2 - Le temps de la naissance
« Il y a la secrète déchirure, la solitude singulière de celui qui va être père d’un instant à l’autre mais dont le souci ne parvient à s’accrocher à aucun de ces détails de l’apparence concrète qui rendent si précieux les êtres aimés. Le père voudrait voir vraiment quelqu’un, et ne pas tâtonner ainsi dans l’indécis. » (4)

Lsexualite du peree sexe du rêve
Certains hommes parlent clairement du conflit qui les agite face à l’obligation qu’ils ressentent d’être présents à l’accouchement. « Il faut » est l’expression qui revient le plus souvent : il faut assister à l’accouchement, il faut voir naître l’enfant qu’on a fait à deux, il faut voir ses premiers moments de vie. A l’inverse, d’aucuns expriment ne pas vouloir« voir le sexe s’ouvrir pour laisser passer l’enfant », car ils ont peur de« ne plus la désirer ensuite ». Ils ne regarderont pas et se tiendront à la tête de leur compagne. « Voir en face, pour deux, il n’y a probablement rien de plus violent. »
 L’un d’eux raconte qu’il ne voulait pas assister à l’accouchement.

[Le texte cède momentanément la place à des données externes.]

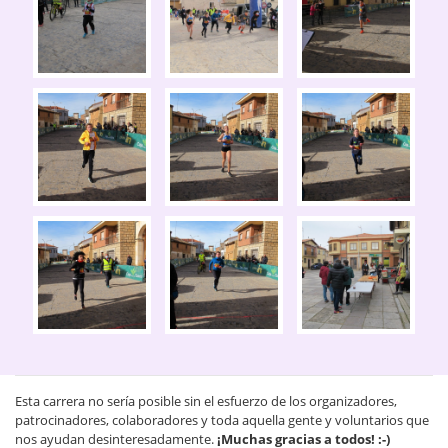
Esta carrera no sería posible sin el esfuerzo de los organizadores,
patrocinadores, colaboradores y toda aquella gente y voluntarios que
nos ayudan desinteresadamente.
¡Muchas gracias a todos! :-)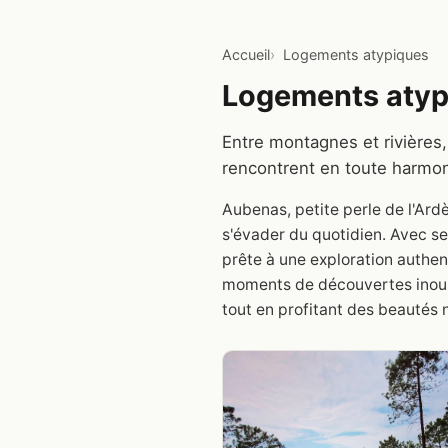
Accueil
Logements atypiques
Logements atyp
Entre montagnes et rivières,
rencontrent en toute harmon
Aubenas, petite perle de l'Ard
s'évader du quotidien. Avec se
prête à une exploration authe
moments de découvertes inoubl
tout en profitant des beautés 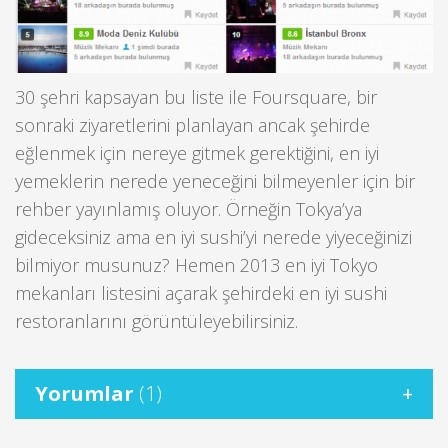
30 şehri kapsayan bu liste ile Foursquare, bir
sonraki ziyaretlerini planlayan ancak şehirde
eğlenmek için nereye gitmek gerektiğini, en iyi
yemeklerin nerede yeneceğini bilmeyenler için bir
rehber yayınlamış oluyor. Örneğin Tokya’ya
gideceksiniz ama en iyi sushi’yi nerede yiyeceğinizi
bilmiyor musunuz? Hemen 2013 en iyi Tokyo
mekanları listesini açarak şehirdeki en iyi sushi
restoranlarını görüntüleyebilirsiniz.
Yorumlar
(1)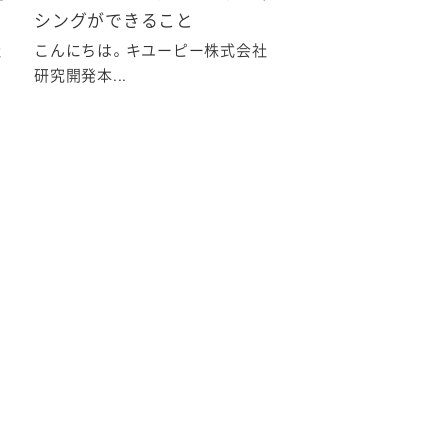
シングができること
社
こんにちは。キユーピー株式会社
研究開発本...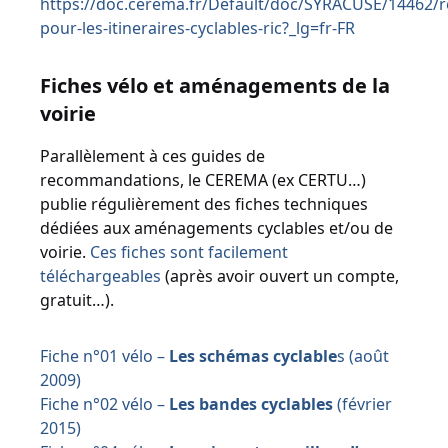
https://doc.cerema.fr/Default/doc/SYRACUSE/14462
pour-les-itineraires-cyclables-ric?_lg=fr-FR
Fiches vélo et aménagements de la
voirie
Parallèlement à ces guides de
recommandations, le CEREMA (ex CERTU…)
publie régulièrement des fiches techniques
dédiées aux aménagements cyclables et/ou de
voirie.
Ces fiches sont facilement
téléchargeables
(après avoir ouvert un compte,
gratuit…).
Fiche n°01 vélo –
Les schémas cyclable
s (août
2009)
Fiche n°02 vélo –
Les bandes cyclables
(février
2015)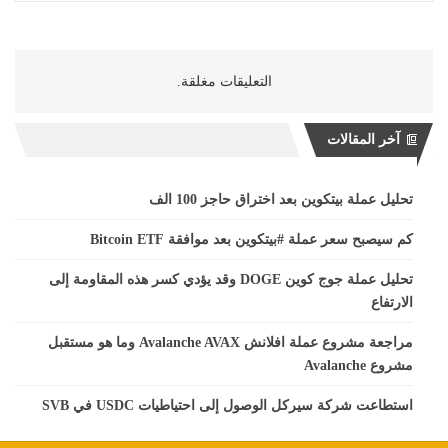
التعليقات مغلقة.
آخر المقالات
تحليل عملة بيتكوين بعد اختراق حاجز 100 الف
كم سيصبح سعر عملة #بيتكوين بعد موافقة Bitcoin ETF
تحليل عملة جوج كوين DOGE وقد يؤدي كسر هذه المقاومة إلى
الارتفاع
مراجعة مشروع عملة افلانش Avalanche AVAX وما هو مستقبل
مشروع Avalanche
استطاعت شركة سيركل الوصول إلى احتياطيات USDC في SVB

Il craignait pour sa sexualité. Il s’imaginait voir le sexe déformé de sa compagne. Il avait peur de garder cette image en tête. La nuit qui suivit une échographie à laquelle il « assistait », il fit un rêve : il « assistait » à la naissance de son enfant (enfant dont le couple n’avait pas souhaité connaître le sexe). Tout se passait « merveilleusement bien ». Au réveil, il « savait » qu’il serait présent en salle de naissance. Quelques jours plus tard, il raconte son rêve aux autres pères et leur dit que depuis ce rêve, il a la certitude qu’il peut assister à l’accouchement. Soudain, il s’aperçoit qu’il a oublié le sexe de l’enfant du rêve qu’il avait pourtant vu. Il n’en dit rien de plus. Au groupe suivant, il reparle de son rêve. Il ajoute qu’entre-temps, sa mère à qui il avait raconté son rêve, lui a rappelé que c’était d’une fille dont il avait parlé.

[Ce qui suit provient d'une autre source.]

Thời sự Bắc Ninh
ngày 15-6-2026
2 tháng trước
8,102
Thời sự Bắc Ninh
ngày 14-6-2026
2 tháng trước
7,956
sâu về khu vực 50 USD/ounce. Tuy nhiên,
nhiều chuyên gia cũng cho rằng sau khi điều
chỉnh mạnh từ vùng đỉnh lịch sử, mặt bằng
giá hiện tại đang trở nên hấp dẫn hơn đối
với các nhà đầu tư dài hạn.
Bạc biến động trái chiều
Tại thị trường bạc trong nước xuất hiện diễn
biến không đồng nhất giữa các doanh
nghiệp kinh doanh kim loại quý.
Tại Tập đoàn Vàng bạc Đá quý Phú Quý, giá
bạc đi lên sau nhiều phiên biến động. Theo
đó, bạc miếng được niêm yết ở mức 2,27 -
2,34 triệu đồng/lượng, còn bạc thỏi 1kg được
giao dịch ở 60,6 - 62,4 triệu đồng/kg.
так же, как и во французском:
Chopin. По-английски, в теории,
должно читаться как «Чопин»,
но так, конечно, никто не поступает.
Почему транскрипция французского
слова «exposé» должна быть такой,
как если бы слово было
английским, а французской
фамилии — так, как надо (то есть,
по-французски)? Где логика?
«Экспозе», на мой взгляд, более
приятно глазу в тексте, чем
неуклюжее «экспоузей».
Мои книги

Qu’il puisse ainsi effacer la vision du sexe… de la femme, lui donne l’assurance qu’il peut assister à l’accouchement. Quand sa mère entre en scène pour lui rappeler ce qu’elle n’a pas oublié, c’est à la fois la lignée féminine qui fait irruption et l’idée que lui aussi est sorti du ventre d’une mère. Avait-il oublié le sexe qu’il avait vu en rêve ou voulait-il oublier ce savoir qu’il était né d’une femme ? Quant à l’échographie, elle avait donné corps à l’enfant. Lui avait-elle permis de briser l’identité épouse-mère qui le confrontait à une représentation incestueuse pour aller vers l’identité femme-fille qu’il pouvait médiatiser ?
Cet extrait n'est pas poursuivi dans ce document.